Trading across borders is a risky business, but the potential returns are high. That said, having a successful business in South Africa is not in itself a good enough reason to consider exporting it. The first leg of the biannual My Business Expo, held at Gallagher Convention Centre in Midrand on Thursday, treated delegates to panel discussions on how to go about getting their businesses ready for cross-border trade, among other things.
The key focus of those discussions, was expanding into Africa, where the risks are particularly high because of the poor interconnectedness between countries within the region, meaning every country had its own set of rules and regulations, which entrepreneurs had to be well acquainted with if they are looking to go into a particular jurisdiction.
First National Bank head of global business development Zak Sivalingum, said South African entrepreneurs were perceived as arrogant in other parts of the continent, because they often assumed that, because their business had been successful in South Africa, that should necessarily be the case in those other African countries. He said delegates needed to take time to understand a market, know its culture and be open to learning the way those people do things instead of trying to impose their model for success.
“You can go to the Department of Trade and Industry, who deal a lot with getting companies export ready,” said Sivaligum. “But you can also go to your bank. All of the big-four banks have a private advisory firm that they consult with, which has extensive knowledge of most of the markets on the African continent.”
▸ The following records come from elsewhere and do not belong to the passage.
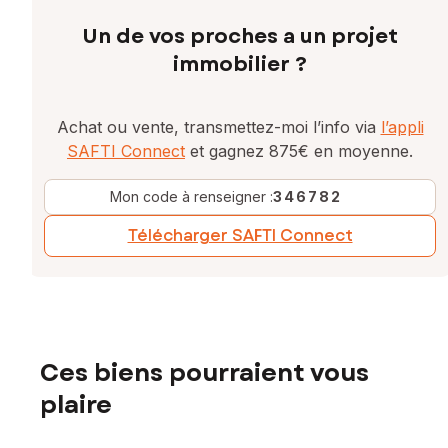
Un de vos proches a un projet
immobilier ?
Achat ou vente, transmettez-moi l’info via
l’appli
SAFTI Connect
et gagnez 875€ en moyenne.
Mon code à renseigner :
346782
Télécharger SAFTI Connect
Ces biens pourraient vous
plaire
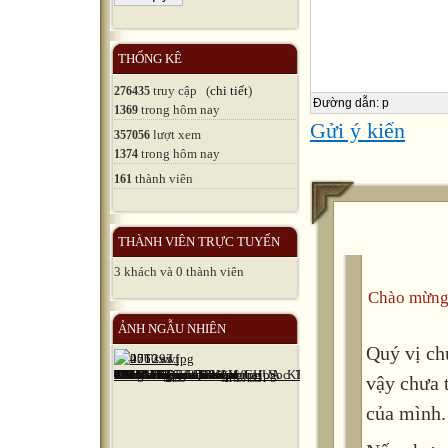
tense; expl
II. Skills: 
THỐNG KÊ
III. Teachin
truy cập (
chi tiết
)
276435
Đường dẫn
:
p
trong hôm nay
1369
B.Procedure
Gửi ý kiến
lượt xem
357056
I. Class-or
trong hôm nay
1374
thành viên
161
II . Checki
III. New le
THÀNH VIÊN TRỰC TUYẾN
3 khách và 0 thành viên
Time
Chào mừng
 Teacher`s
ẢNH NGẪU NHIÊN
Quý vị ch
 Ss` activi
vậy chưa 

của mình.

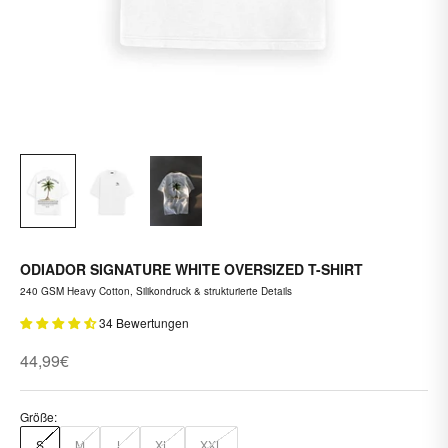
ODIADOR SIGNATURE WHITE OVERSIZED T-SHIRT
240 GSM Heavy Cotton, Silikondruck & strukturierte Details
34 Bewertungen
Angebot
44,99€
Größe:
S
M
L
XL
XXL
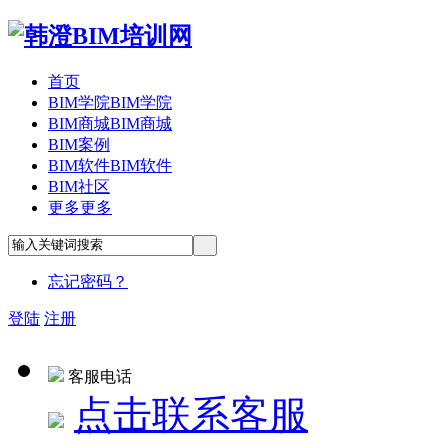
首页
BIM学院
BIM学院
BIM商城
BIM商城
BIM案例
BIM软件
BIM软件
BIM社区
更多
更多
忘记密码？
登陆
注册
客服电话
点击联系客服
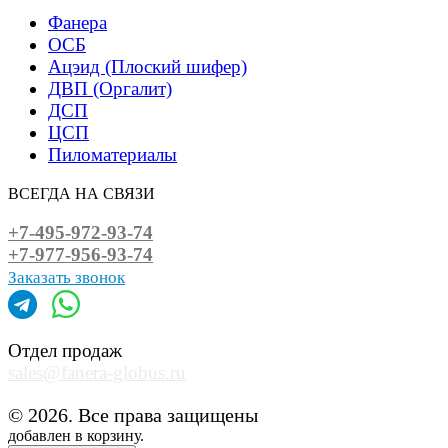
Фанера
ОСБ
Ацэид (Плоский шифер)
ДВП (Оргалит)
ДСП
ЦСП
Пиломатериалы
ВСЕГДА НА СВЯЗИ
+7-495-972-93-74
+7-977-956-93-74
Заказать звонок
Отдел продаж
sales@fanera-globus.ru
© 2026. Все права защищены
добавлен в корзину.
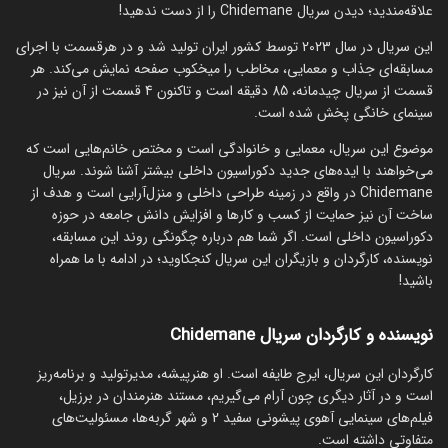
علاقه‌مندید؛ دیدن سریال Chidemane را از دست ندهید!
این سریال در سال 2023 توسط کشور ایران تولید شد و در هرقسمت با اجرای
مسابقه‌ای جذاب و معمایی، مخاطب را میخکوب صفحه نمایش می‌کند. هر
قسمت از سریال چیدمانه، 85 دقیقه است و تاکنون 4 قسمت از آن نیز در
سینمای خانگی پخش شده است.
موضوع این سریال، معمایی و خانوادگی است و مختص خانم‌هایی است که
می‌خواهند با ایده‌های جدید دکوراسیون داخلی بیشتر آشنا شوند. سریال
Chidemane در واقع در زمینه طراحی داخلی و منزل‌آرایی است و هدف از
ساخت آن نیز حمایت از کسب و کارها و افزایش دانش جامعه در حوزه
دکوراسیون داخلی است. اگر شما هم درباره چگونگی روند این مسابقه،
نویسنده، کارگردان و بازیگران این سریال کنجکاوید؛ در ادامه با ما همراه
باشید!
نویسنده و کارگردان سریال Chidemane
کارگردان این سریال، ایرج طایفه است. او هنرپیشه، مدیرتولید و برنامه‌ریز
است و در آثار دیگری چون آرام می‌گیریم، مستند هنرمندان در برزیل،
فیلم‌های سینمایی آهوی پیشونی سفید 2 و شهر گربه‌ها، مسئولیت‌های
متفاوتی داشته است.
Ashlin Perumall, senior associate at law firm Adams & Adams, said no two African countries were the same and, as such, entrepreneurs had to thoroughly investigate the prospects of the market, not only in terms of whether their product/service would do well there but, more importantly, what the regulatory framework for that sector was in that country.
“You have to find out what it takes to register a business,” said Permuall. “In most cases, you will have to register a company in that jurisdiction, so you have to find out what compliance procedures you have to follow. You might, for example, need a specific licence in order to open a particular kind of business.”
Permull adds that one also needs to know what kind of exchange controls are in place to understand the restriction that government may put on money that goes into the business, as that would determine how much of your profits you would be able to repatriate. Similarly, tax regimes vary between countries so you would have to become acquainted with that as well.
Said Perumall: “It’s an expensive undertaking to be able to make sure that your bases are covered, and that’s why larger corporations are better able to enter other markets. But entrepreneurs have to try to be resourceful and do the best with what they have at their disposal. For example, when they go to a law firm (in order to get the legal paperwork done, the entrepreneur should tell them to prioritise the most critical aspects of getting the business ready for cross-border trade).”
Fatima Sullivan, vice president of customer services for DHL Express sub-Saharan Africa, said logistics where a crucial part of the process, particularly because of the lack of infrastructure that remains in many parts of continent.
“If you get that wrong, your business will have a fundamental flaw, because you can’t deliver product to your customer,” said Sullivan. “So it is important to ensure that the logistics partner you’re dealing with has a track record of operating in the region you want to go into.”
Nevertheless, she said going into Africa, as daunting as it may seem, was becoming easier with every technological advancement.
“You could start a business right now, and by virtue of having a good website, and having the right systems in place, you could trade across borders from day one.”
Only for the strong
David Sanni, business development director of Damars Group, said there were ample opportunities for small business on the African continent, but that one needed to be resilient.
“For example, in most of the African countries, you can’t register a business unless ownership is shared between (yourself) and two people who are citizens of that country,” said Sanni. “It’s not like in South Africa where, even as a foreigner, you can start your own business and be the only director.”
Another stumbling block, according to Sanni, is corruption. He says it is often very difficult to overcome red tape involved in doing business without paying bribes or engaging in some or other form of corruption, and this is s stumbling block for many people.
“You’ll find that many business have acquired funding in order to access these markets but that cost was not factored in. So they refuse to engage in corruption, and this often delays the process by a much longer time, and in some cases it has led to businesses failing…However, if companies can stick it through and find a way to make it work, the rewards of being in those markets can be very big.”